_Your assignment_: Return only those lines of the listing that hold the word "Приборы".

_Supplied records_:

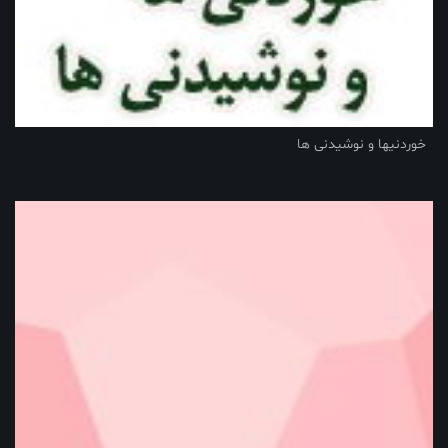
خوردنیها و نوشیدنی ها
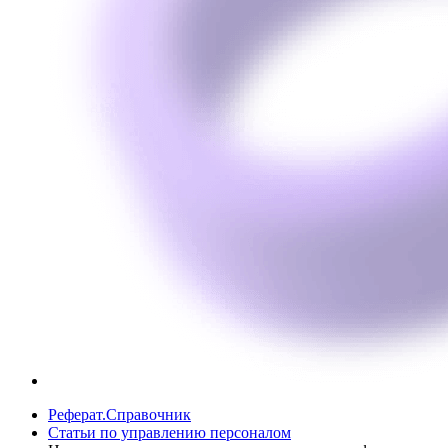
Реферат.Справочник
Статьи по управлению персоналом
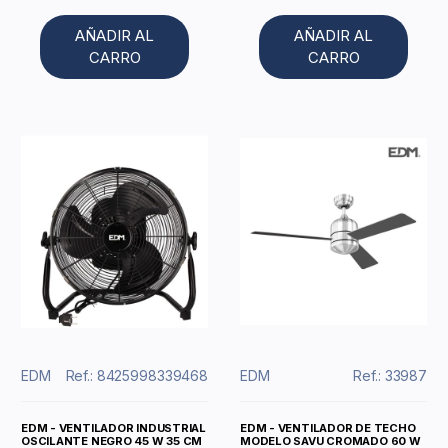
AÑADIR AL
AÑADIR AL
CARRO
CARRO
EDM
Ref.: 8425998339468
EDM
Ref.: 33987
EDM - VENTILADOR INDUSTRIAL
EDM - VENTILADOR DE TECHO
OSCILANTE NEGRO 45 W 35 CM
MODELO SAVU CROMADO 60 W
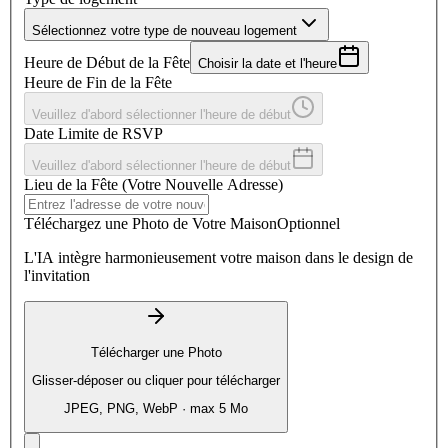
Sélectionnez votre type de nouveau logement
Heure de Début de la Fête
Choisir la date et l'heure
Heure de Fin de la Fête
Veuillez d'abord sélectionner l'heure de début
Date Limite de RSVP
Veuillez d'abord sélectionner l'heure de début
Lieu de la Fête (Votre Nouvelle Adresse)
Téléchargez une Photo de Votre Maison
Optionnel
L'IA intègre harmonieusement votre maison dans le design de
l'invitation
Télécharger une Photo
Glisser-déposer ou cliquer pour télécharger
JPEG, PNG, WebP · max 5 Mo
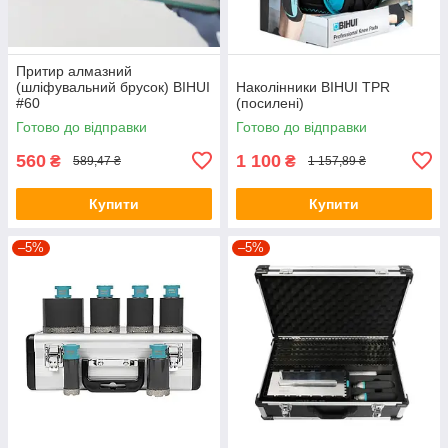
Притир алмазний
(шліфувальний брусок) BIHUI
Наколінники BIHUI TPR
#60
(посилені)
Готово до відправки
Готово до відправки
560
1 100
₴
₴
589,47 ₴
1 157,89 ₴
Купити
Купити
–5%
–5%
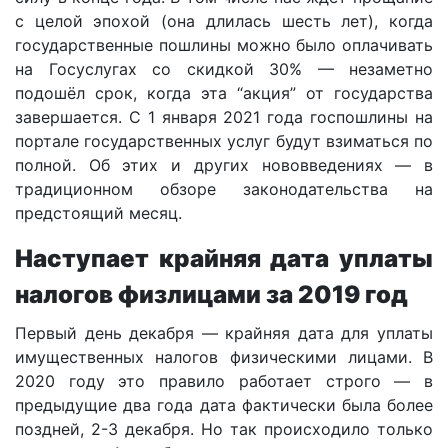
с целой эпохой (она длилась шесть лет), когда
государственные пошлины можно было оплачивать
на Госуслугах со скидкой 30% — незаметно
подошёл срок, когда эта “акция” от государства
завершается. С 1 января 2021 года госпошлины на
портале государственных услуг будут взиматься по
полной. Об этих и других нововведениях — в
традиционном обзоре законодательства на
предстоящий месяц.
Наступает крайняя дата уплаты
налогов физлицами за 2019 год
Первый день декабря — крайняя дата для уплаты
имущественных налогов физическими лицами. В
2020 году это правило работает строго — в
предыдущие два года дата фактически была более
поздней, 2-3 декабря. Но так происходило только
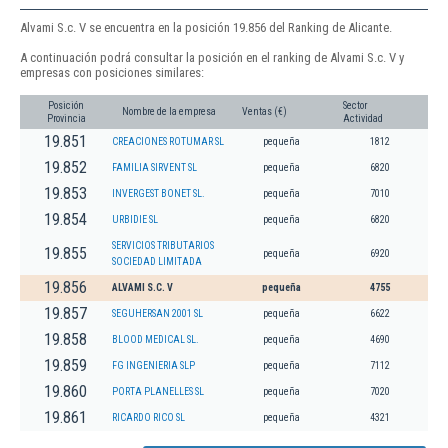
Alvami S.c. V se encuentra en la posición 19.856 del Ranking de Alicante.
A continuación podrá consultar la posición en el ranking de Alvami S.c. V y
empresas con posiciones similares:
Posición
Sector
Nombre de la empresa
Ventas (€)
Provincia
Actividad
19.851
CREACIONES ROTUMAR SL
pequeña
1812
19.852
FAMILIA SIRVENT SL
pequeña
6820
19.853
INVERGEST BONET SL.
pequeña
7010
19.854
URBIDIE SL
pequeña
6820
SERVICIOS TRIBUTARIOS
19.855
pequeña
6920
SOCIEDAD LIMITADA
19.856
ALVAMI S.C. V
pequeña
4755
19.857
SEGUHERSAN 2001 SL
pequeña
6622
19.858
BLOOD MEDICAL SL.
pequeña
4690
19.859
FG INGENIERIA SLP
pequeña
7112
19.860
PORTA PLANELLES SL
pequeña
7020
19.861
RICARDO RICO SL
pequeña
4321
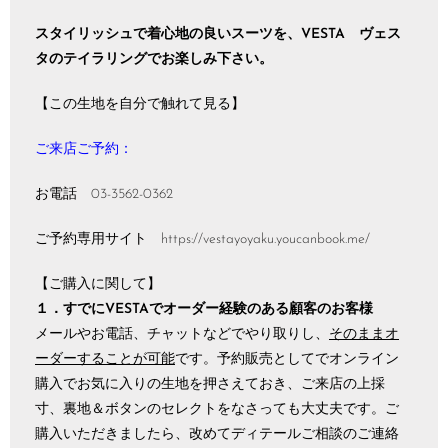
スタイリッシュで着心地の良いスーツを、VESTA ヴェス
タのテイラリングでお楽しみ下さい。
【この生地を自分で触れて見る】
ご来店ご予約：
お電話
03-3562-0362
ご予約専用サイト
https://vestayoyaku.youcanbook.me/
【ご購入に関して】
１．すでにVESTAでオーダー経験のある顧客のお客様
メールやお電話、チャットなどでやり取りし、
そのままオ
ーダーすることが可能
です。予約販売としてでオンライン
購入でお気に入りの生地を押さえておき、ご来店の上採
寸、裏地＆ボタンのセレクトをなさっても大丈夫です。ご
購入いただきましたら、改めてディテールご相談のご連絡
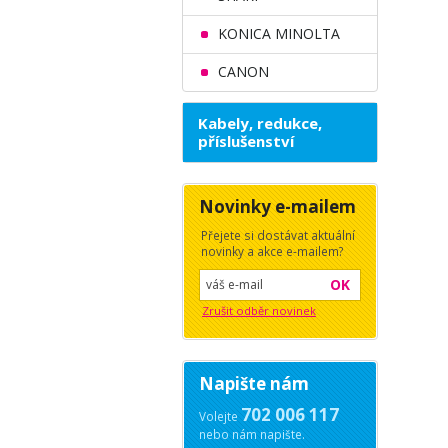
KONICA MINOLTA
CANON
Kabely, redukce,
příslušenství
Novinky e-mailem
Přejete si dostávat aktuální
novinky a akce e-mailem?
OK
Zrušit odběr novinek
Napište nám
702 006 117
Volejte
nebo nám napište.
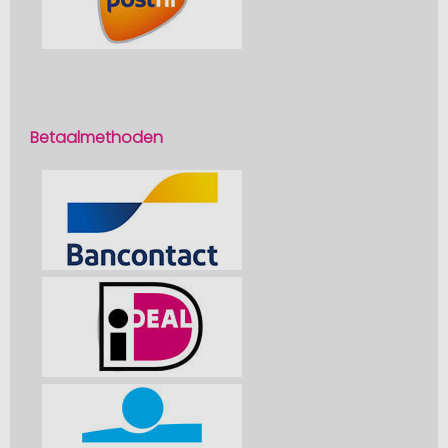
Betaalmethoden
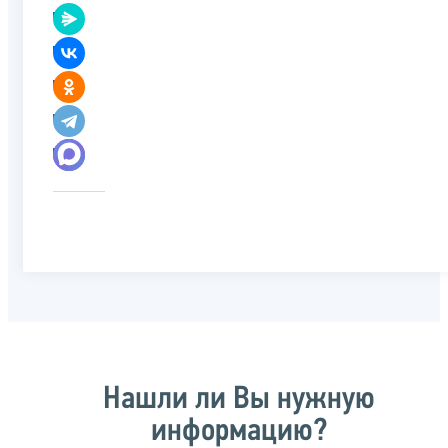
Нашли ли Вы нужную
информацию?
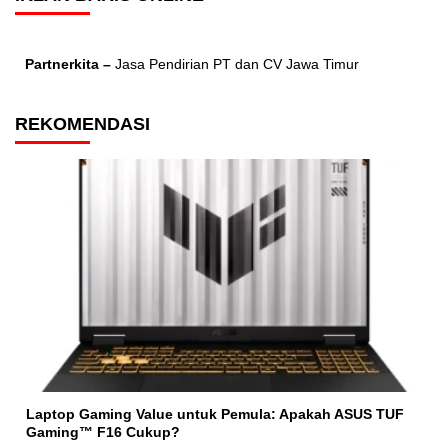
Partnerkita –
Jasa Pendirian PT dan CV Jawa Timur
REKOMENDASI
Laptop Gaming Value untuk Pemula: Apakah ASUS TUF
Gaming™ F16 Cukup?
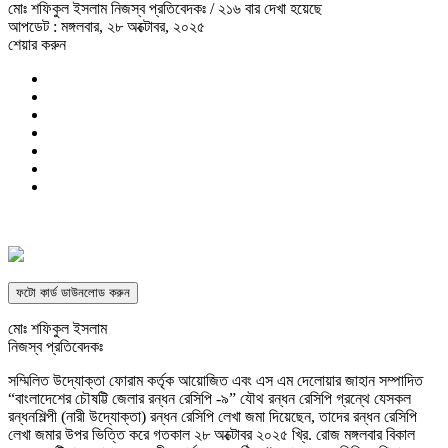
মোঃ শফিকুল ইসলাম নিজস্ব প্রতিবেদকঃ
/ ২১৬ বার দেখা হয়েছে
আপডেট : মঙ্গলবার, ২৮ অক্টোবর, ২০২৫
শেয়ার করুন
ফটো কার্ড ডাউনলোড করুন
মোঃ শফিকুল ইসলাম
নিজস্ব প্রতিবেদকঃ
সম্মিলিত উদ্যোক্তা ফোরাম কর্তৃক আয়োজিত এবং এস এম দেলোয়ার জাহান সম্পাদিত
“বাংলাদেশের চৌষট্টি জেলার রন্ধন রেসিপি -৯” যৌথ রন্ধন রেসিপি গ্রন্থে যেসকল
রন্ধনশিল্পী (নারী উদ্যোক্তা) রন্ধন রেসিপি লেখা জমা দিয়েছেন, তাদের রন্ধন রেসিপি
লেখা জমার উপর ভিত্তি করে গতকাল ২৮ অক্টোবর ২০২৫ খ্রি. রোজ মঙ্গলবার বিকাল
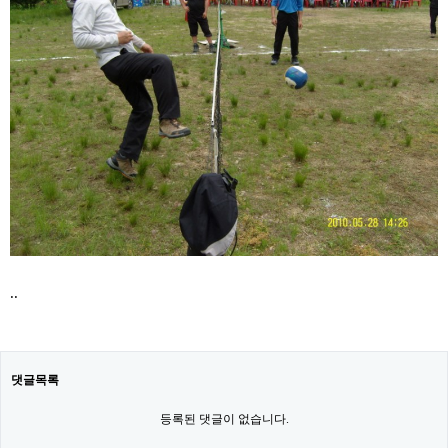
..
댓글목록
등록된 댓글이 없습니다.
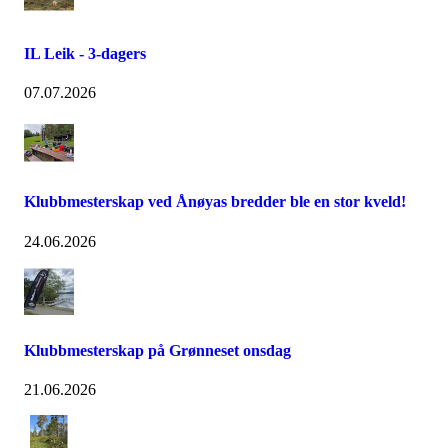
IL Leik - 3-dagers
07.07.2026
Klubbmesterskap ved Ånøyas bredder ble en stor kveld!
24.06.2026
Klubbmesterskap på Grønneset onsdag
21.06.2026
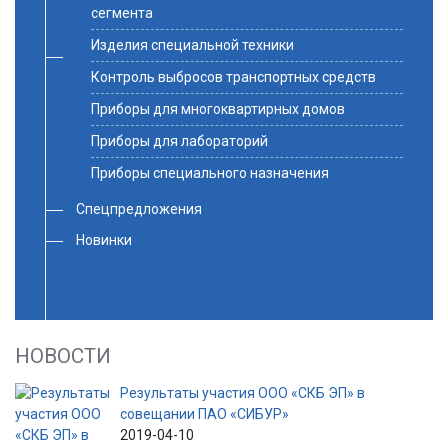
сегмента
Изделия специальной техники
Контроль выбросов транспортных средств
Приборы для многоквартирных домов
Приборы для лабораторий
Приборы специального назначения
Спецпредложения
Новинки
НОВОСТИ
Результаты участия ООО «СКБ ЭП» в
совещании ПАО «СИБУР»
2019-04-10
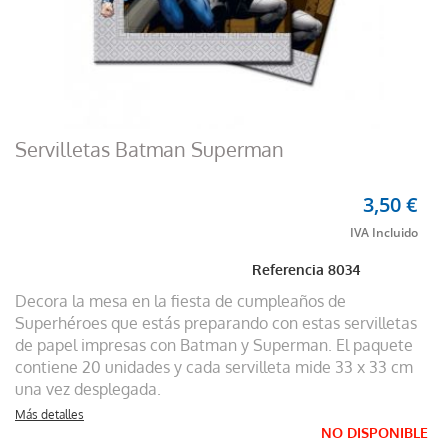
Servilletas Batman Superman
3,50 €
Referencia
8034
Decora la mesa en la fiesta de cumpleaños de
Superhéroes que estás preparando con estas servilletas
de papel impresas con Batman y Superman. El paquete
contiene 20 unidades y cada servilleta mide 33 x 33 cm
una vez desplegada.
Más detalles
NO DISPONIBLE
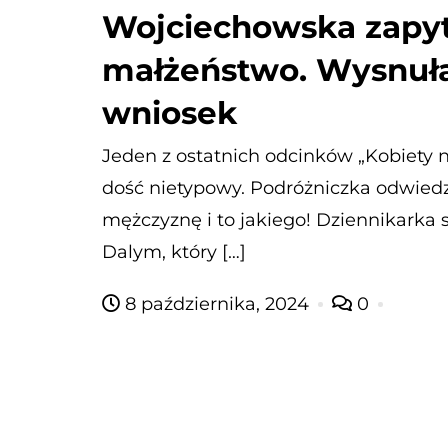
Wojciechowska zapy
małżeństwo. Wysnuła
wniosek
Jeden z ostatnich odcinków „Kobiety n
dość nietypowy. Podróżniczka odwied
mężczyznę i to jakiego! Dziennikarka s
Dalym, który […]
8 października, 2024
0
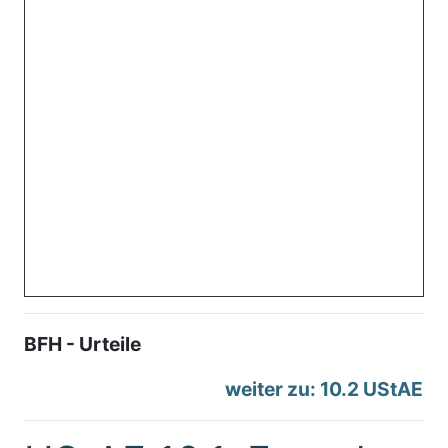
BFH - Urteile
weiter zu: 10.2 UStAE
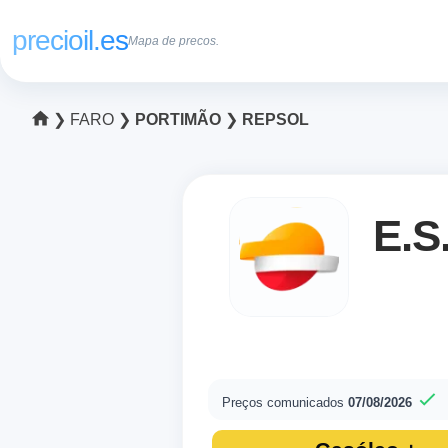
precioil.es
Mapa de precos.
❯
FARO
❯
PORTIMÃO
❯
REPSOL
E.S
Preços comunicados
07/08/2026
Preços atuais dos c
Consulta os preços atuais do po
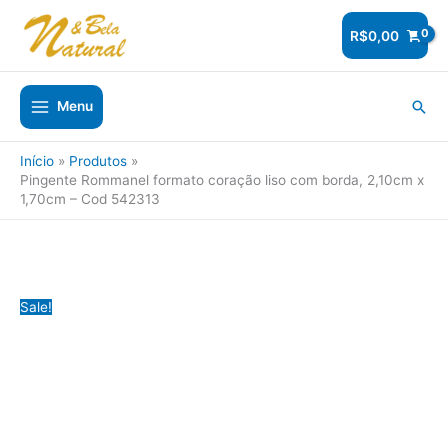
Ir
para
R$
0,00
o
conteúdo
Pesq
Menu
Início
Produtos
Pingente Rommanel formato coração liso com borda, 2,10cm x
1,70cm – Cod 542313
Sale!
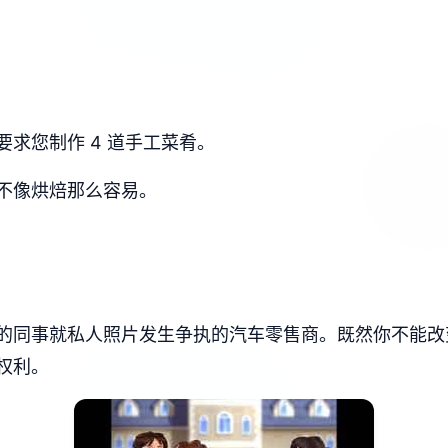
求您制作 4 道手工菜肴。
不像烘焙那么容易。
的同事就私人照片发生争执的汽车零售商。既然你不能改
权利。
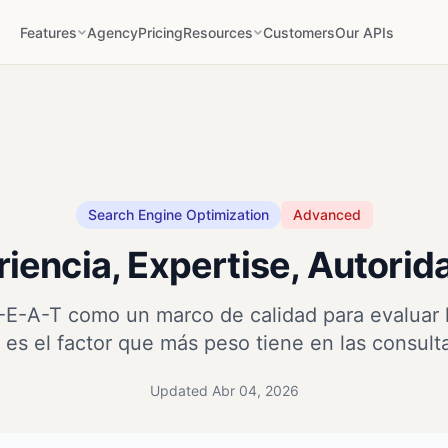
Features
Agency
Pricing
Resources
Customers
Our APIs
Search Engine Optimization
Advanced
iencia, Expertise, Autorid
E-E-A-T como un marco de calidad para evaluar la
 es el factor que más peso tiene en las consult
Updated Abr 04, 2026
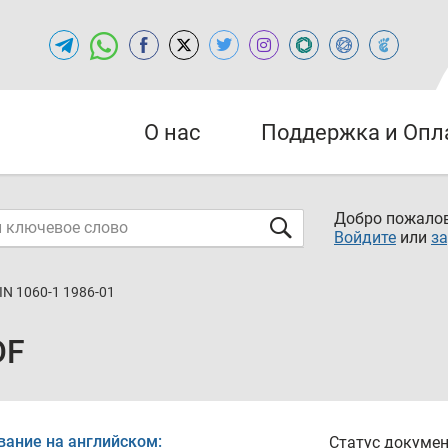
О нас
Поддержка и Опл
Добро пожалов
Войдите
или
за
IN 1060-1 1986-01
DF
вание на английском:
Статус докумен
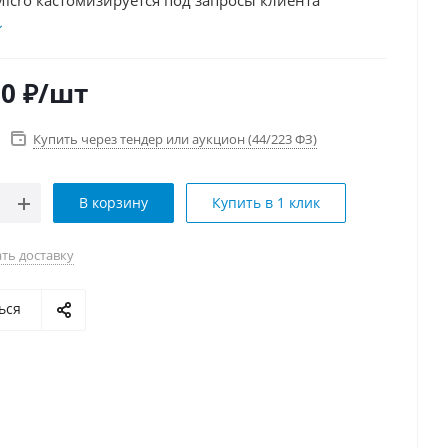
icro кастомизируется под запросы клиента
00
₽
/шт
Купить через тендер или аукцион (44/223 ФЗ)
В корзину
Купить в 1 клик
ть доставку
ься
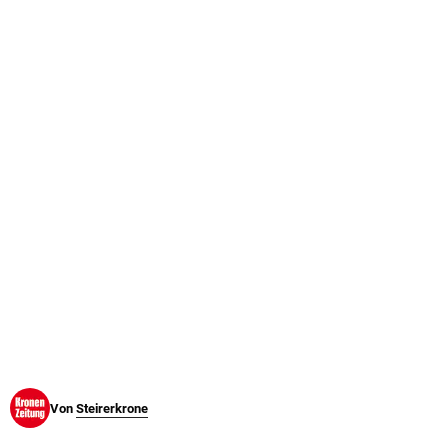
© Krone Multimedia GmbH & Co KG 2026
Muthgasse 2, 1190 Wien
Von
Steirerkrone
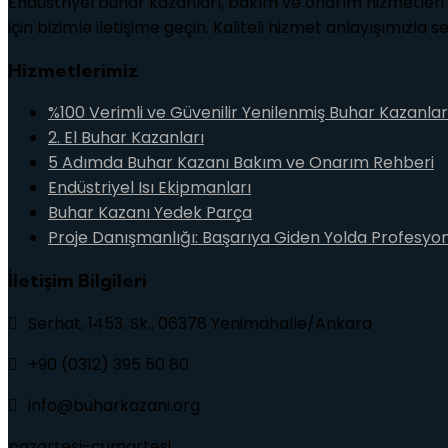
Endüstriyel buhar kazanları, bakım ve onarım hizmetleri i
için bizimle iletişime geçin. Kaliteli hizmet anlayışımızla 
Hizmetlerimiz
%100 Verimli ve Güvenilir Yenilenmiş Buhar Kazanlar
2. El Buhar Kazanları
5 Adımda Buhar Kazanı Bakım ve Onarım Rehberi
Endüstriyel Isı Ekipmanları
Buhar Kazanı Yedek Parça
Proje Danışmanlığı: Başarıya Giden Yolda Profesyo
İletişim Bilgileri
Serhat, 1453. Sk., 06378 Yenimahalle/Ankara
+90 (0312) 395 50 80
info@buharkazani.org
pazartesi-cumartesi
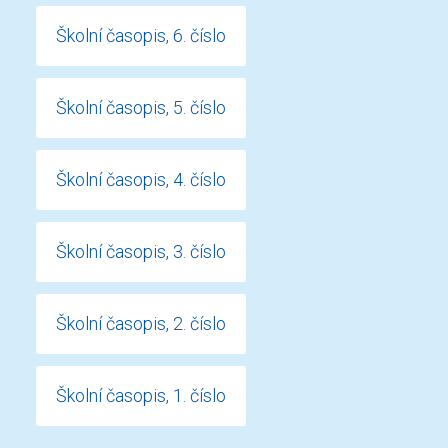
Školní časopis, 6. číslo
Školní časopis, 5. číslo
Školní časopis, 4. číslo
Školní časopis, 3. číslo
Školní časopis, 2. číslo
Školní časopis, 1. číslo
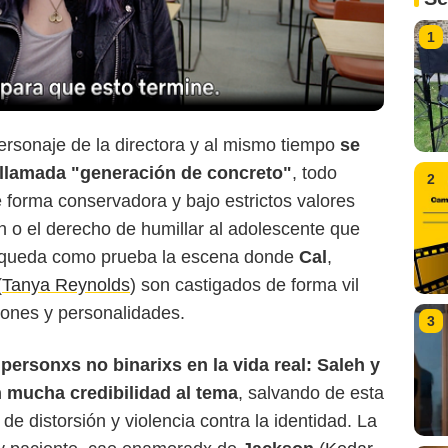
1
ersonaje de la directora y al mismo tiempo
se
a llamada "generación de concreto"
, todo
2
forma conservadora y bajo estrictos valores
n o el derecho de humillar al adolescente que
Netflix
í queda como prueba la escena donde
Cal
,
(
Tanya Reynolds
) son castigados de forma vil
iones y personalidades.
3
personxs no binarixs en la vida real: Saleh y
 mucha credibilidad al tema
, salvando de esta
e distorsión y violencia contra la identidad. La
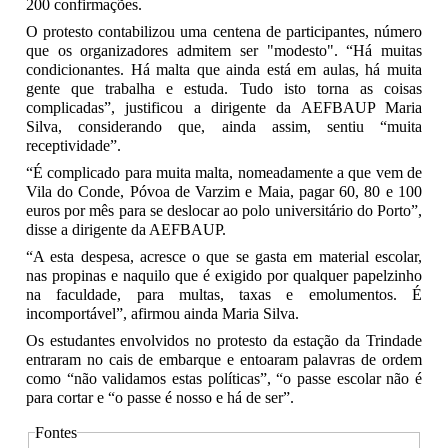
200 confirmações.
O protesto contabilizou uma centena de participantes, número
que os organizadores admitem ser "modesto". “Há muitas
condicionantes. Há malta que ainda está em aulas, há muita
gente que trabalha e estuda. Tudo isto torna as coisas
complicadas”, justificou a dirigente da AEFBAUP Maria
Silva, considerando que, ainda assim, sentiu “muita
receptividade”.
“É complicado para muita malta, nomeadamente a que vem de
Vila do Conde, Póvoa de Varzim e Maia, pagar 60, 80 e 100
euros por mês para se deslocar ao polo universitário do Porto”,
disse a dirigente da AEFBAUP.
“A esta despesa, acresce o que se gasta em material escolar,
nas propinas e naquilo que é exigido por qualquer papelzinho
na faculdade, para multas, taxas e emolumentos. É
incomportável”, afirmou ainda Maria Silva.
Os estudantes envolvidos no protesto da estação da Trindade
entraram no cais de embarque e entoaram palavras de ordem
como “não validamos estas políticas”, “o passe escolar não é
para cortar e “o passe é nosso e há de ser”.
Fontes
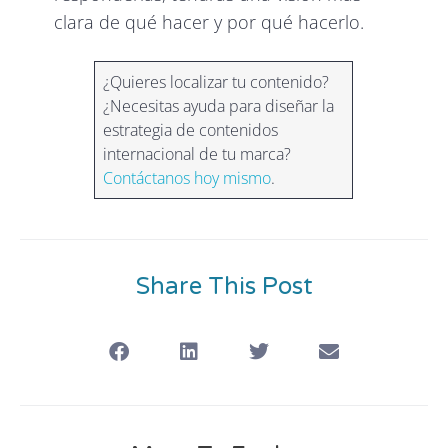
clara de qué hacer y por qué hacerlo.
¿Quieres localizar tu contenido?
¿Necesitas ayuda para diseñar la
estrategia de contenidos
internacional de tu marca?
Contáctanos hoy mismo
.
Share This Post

_Output of the task_:
Приборы для многоквартирных домов
Приборы для лабораторий
Приборы специального назначения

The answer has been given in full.